[EVENT RECAP] How Embedded Finance Can Leapfrog Traditional Banking in Southeast Asia

With high smartphone penetration, a surge in digital adoption accelerated by the pandemic, and a population still largely unbanked, Southeast Asia is uniquely positioned to forge a 21st Century financial sector built on the strength of fintech and embedded finance.

About 70% of Southeast Asian consumers are unbanked or underbanked, but mobile penetration is nearly 100% (smartphones are at 68%). During the , 40 million more people s came online – twice the rate of previous years – and 1 in 3 users of digital services were new to those platforms.

“Southeast Asia has this opportunity to catapult itself to the forefront by leveraging embedded finance,” said Flourish Ventures Managing Partner Tilman Ehrbeck on a Sept. 30 webinar for the 2021 Asia PE-VC Virtual Summit. “The traditional banking system is at a lower starting point, so the region can forge its own path.”

Moderated by DealStreetAsia Founder & Editor-in-Chief Joji Philip, the webinar also featured Sheel Mohnot, Co-Founder & General Partner of Better Tomorrow Ventures.
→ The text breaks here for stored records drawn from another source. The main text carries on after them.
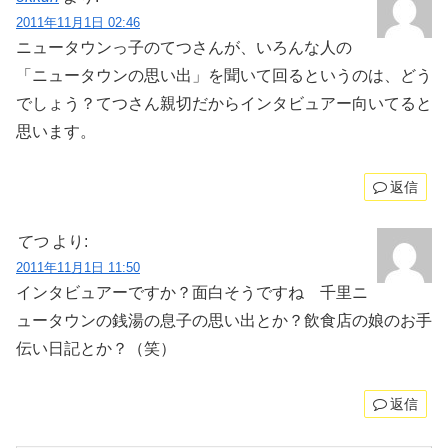
2011年11月1日 02:46
ニュータウンっ子のてつさんが、いろんな人の
「ニュータウンの思い出」を聞いて回るというのは、どう
でしょう？てつさん親切だからインタビュアー向いてると
思います。
返信
てつ
より:
2011年11月1日 11:50
インタビュアーですか？面白そうですね 千里ニ
ュータウンの銭湯の息子の思い出とか？飲食店の娘のお手
伝い日記とか？（笑）
返信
Tilman and Sheel discussed how U.S. investors are gauging Southeast Asia’s fintech potential – and both were most excited by embedded finance.

The Power of Platforms

“Most of Southeast Asia skipped the whole banking experience of going to a traditional branch, opening an account and having a checkbook,” said Joji, explaining the momentum shift underway. “They’re also using software for the first time on the mobile phone.”

In these markets, digital platforms that already established (such a Grab, Gojek, Facebook, and others) have the potential to embed financial services and reach consumers who traditional finance could not.

“Gig economy and social media platforms are really important in people’s lives. They have high engagement and low customer acquisition costs, and they generate data that has predictive power to credit and insurance,” Tilman said. “In that context, embedded finance is super powerful.”

For example, gig economy platforms like Grab can provide drivers and delivery workers with customized credit and insurance. Traditional insurance would never have covered these gig economy workers.

The next decade of embedded finance will be built on top of these platforms, Sheel predicted, as well as fintech infrastructure. “We’re still in very early innings,” he said. “Part of the excitement about embedded finance is these companies laying the infrastructure, the building blocks for the next set of companies.”

Net-New Business Models for SME Finance

Another embedded finance trend Sheel cited was SME finance. “What excites me is there are net-new businesses that could not have existed in the U.S.,” he said. For example, “mom and pop shops using software for credit underwriting. You have millions of shopkeepers using products like CreditBook in Pakistan.”

Building on top of the cloud-based B2B infrastructure of API-based fintechs, new services can provide SMEs as well as consumers better services at lower cost.

“This opportunity is unique to emerging markets,” said Tilman. “You have 10s of millions of corner stores, they live in the informal economy, they pay in cash – very inefficiently – and they keep their books on paper. So, by digitizing the corner store, you bring efficiencies to the procurement and logistics side, and you start to learn about the business. You can proxy the cash flows and say this store can easily borrow for working capital.”

This ability to underwrite SME credit (where the traditional financial system could not) spurred Flourish’s investments in ShopUp in Bangladesh. Similarly, TaniHub in Indonesia connects farmers with steady buyers and creates visibility into their cash flows.

Remaking the Financial System

These new models of digital finance for SMEs and smallholder farmers are just two examples of how Southeast Asian fintechs are innovating with embedded finance.

“Fintech in the West is looking at how big finance can be disrupted or done better, but across Southeast Asia, these startups aren’t targeting that,” said Joji. “They’re trying to remake the entire financial system.”